━━ Supplied data

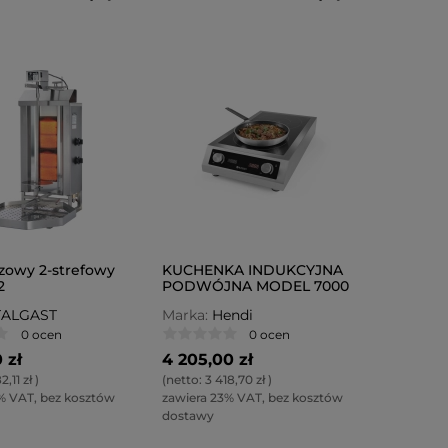
zowy 2-strefowy
KUCHENKA INDUKCYJNA
2
PODWÓJNA MODEL 7000
TALGAST
Marka:
Hendi
0 ocen
0 ocen
 zł
4 205,00 zł
2,11 zł
)
(netto:
3 418,70 zł
)
% VAT, bez kosztów
zawiera 23% VAT, bez kosztów
dostawy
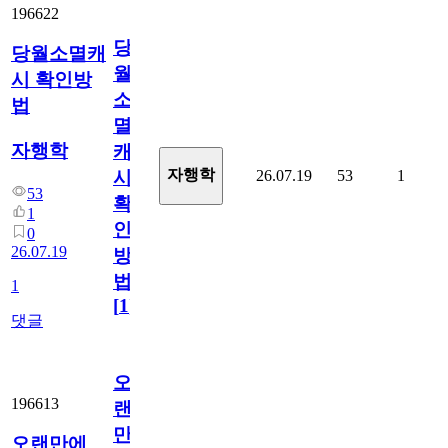
196622
당
당월소멸캐
월
시 확인방
소
법
멸
자행학
캐
자행학
26.07.19
53
1
시
53
확
1
인
0
26.07.19
방
법
1
[
1
]
댓글
오
196613
랜
만
오랜만에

━━━━

### Required work
In the records above, find the lines containing "kosztów" and copy them.

### Response to the exercise
% VAT, bez kosztów
zawiera 23% VAT, bez kosztów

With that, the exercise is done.